America Brown was a woman with a heft to match the grandness of her name. She was the big kind of woman Sarah’s mama used to call meaty, with rolling thighs and a protruding backside underneath her bustles. She kept herself very neat, with a collection of two-piece, floor-length dresses called suits for each day of the week, the likes of which Sarah had never seen on a colored woman; her navy-and-sky-blue seersucker dress for Mondays, her rose-colored chambray dress for Tuesdays, and all through the week until she made her way to the gray cashmere dress with ornamental cords running across its length she wore on Sundays. The suits must have been special-made for her size, Sarah thought. And Miss Brown loved hats: she had a different hat to match each of her seven dresses.
Sarah was relieved Miss Brown wasn’t in sight as she slipped beside Louvenia in the oversize kitchen where the washerwomen worked. The room was steamy because of the two large cast-iron pots boiling over the stove fires, stirred by Miss Brown’s seventeen-year-old cousin, a gangly girl named Sally who worked in exchange for room and board.
Miss Janie, one of the other washerwomen, nodded at Sarah and went on with her wringing and scrubbing as water splashed in the tub and flies buzzed near her face. Miss Janie was older and had her own family, but she had trouble walking because of a bad leg; if not for that, she’d told Sarah and Lou, she’d go find her own customers instead of working for Miss Brown.
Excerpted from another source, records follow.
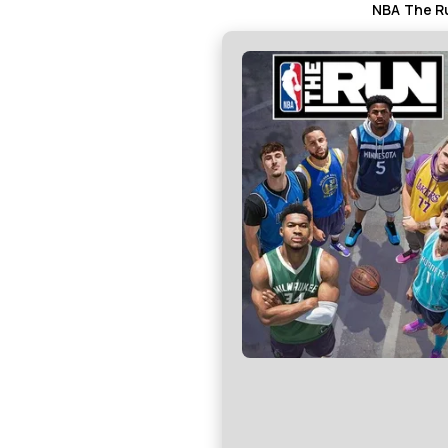
NBA The Ru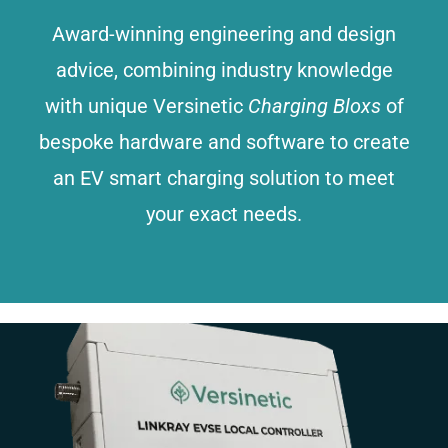
Award-winning engineering and design
advice, combining industry knowledge
with unique Versinetic
Charging Bloxs
of
bespoke hardware and software to create
an EV smart charging solution to meet
your exact needs.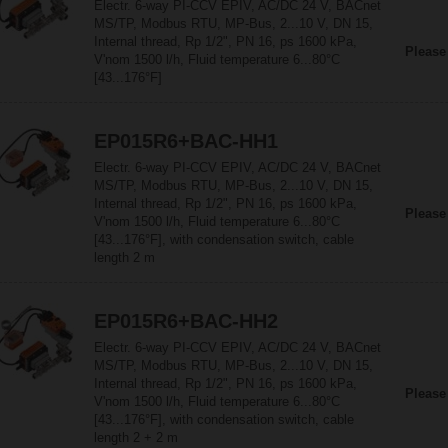
Electr. 6-way PI-CCV EPIV, AC/DC 24 V, BACnet
MS/TP, Modbus RTU, MP-Bus, 2...10 V, DN 15,
Internal thread, Rp 1/2", PN 16, ps 1600 kPa,
Please
V'nom 1500 l/h, Fluid temperature 6...80°C
[43...176°F]
EP015R6+BAC-HH1
Electr. 6-way PI-CCV EPIV, AC/DC 24 V, BACnet
MS/TP, Modbus RTU, MP-Bus, 2...10 V, DN 15,
Internal thread, Rp 1/2", PN 16, ps 1600 kPa,
Please
V'nom 1500 l/h, Fluid temperature 6...80°C
[43...176°F], with condensation switch, cable
length 2 m
EP015R6+BAC-HH2
Electr. 6-way PI-CCV EPIV, AC/DC 24 V, BACnet
MS/TP, Modbus RTU, MP-Bus, 2...10 V, DN 15,
Internal thread, Rp 1/2", PN 16, ps 1600 kPa,
Please
V'nom 1500 l/h, Fluid temperature 6...80°C
[43...176°F], with condensation switch, cable
length 2 + 2 m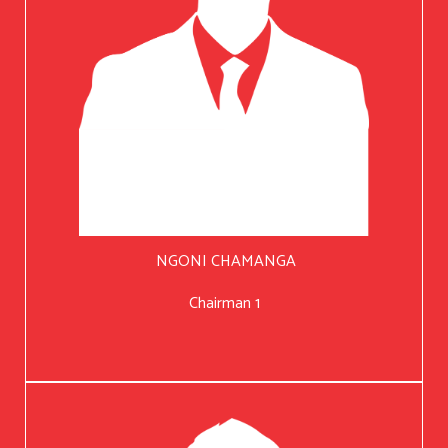
NGONI CHAMANGA
Chairman 1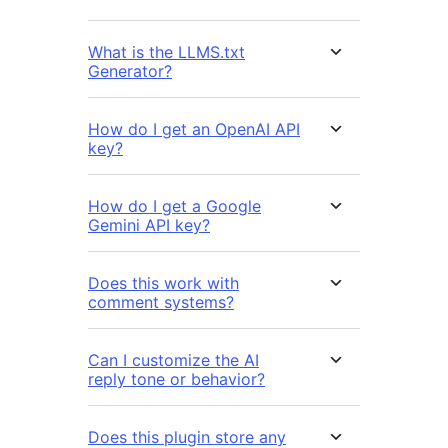
What is the LLMS.txt
Generator?
How do I get an OpenAI API
key?
How do I get a Google
Gemini API key?
Does this work with
comment systems?
Can I customize the AI
reply tone or behavior?
Does this plugin store any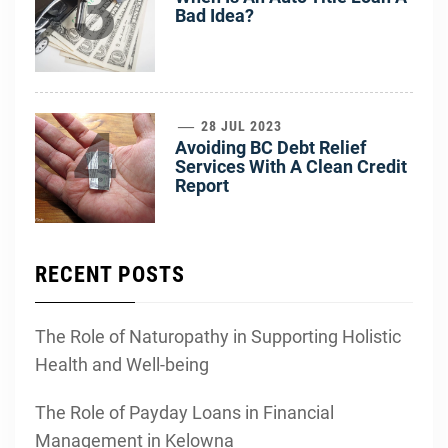
3
Bad Idea?
4
28 JUL 2023
Avoiding BC Debt Relief
Services With A Clean Credit
Report
RECENT POSTS
The Role of Naturopathy in Supporting Holistic
Health and Well-being
The Role of Payday Loans in Financial
Management in Kelowna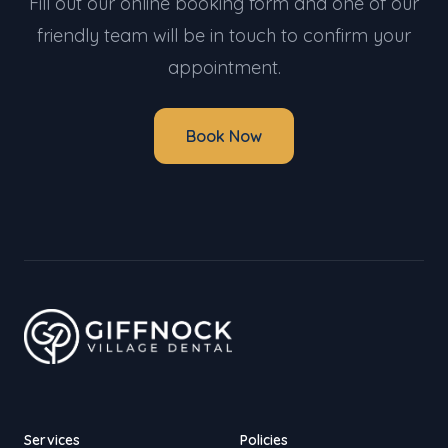
Fill out our online booking form and one of our
friendly team will be in touch to confirm your
appointment.
Book Now
Services
Policies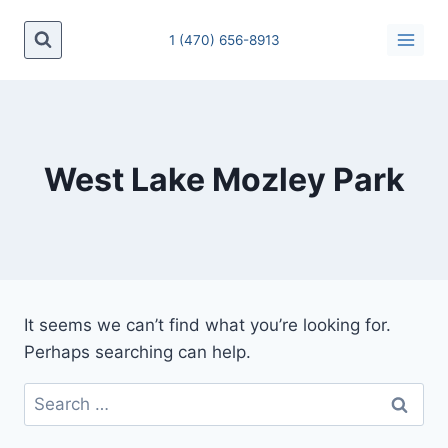
Skip
to
1 (470) 656-8913
content
West Lake Mozley Park
It seems we can’t find what you’re looking for.
Perhaps searching can help.
Search
for: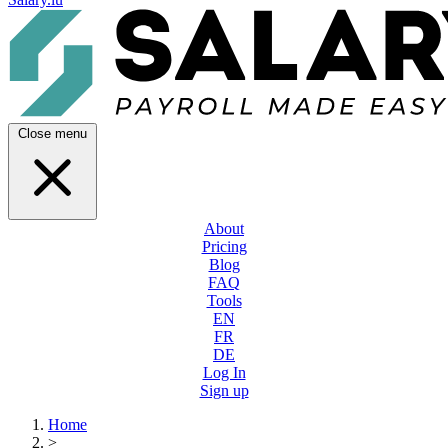
Close menu
About
Pricing
Blog
FAQ
Tools
EN
FR
DE
Log In
Sign up
Home
>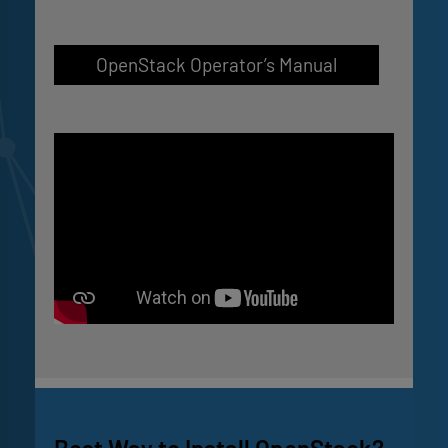
OpenStack Operator’s Manual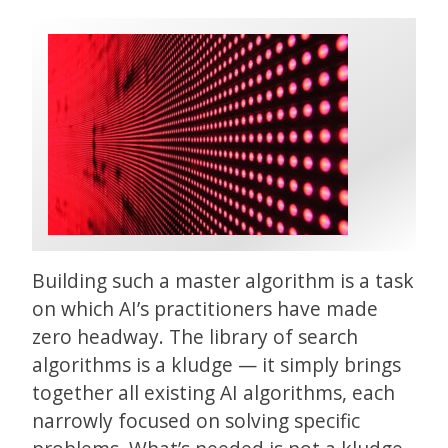
Building such a master algorithm is a task
on which AI’s practitioners have made
zero headway. The library of search
algorithms is a kludge — it simply brings
together all existing AI algorithms, each
narrowly focused on solving specific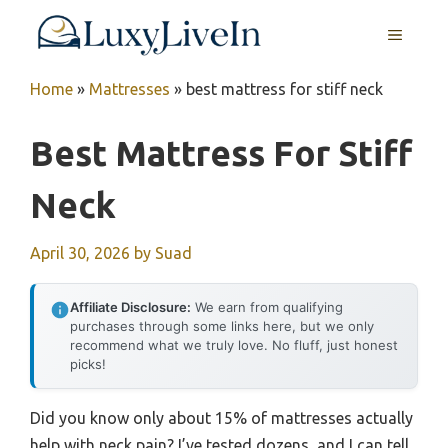
Skip
MENU
to
content
Home
»
Mattresses
»
best mattress for stiff neck
Best Mattress For Stiff
Neck
April 30, 2026
by
Suad
Affiliate Disclosure:
We earn from qualifying
purchases through some links here, but we only
recommend what we truly love. No fluff, just honest
picks!
Did you know only about 15% of mattresses actually
help with neck pain? I’ve tested dozens, and I can tell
Miss Janie had told them Miss Brown’s laundry business was making thirty-five dollars a month because she was so prized by her customers. Of that, Miss Janie got eight dollars a month because she had worked with Miss Brown for so long, but Sarah and Lou shared only five dollars a month between them. That was less than they would have made in Delta! But Sarah and her sister were grateful for the work, and Miss Brown had promised that if they continued to work hard, she would raise their pay soon.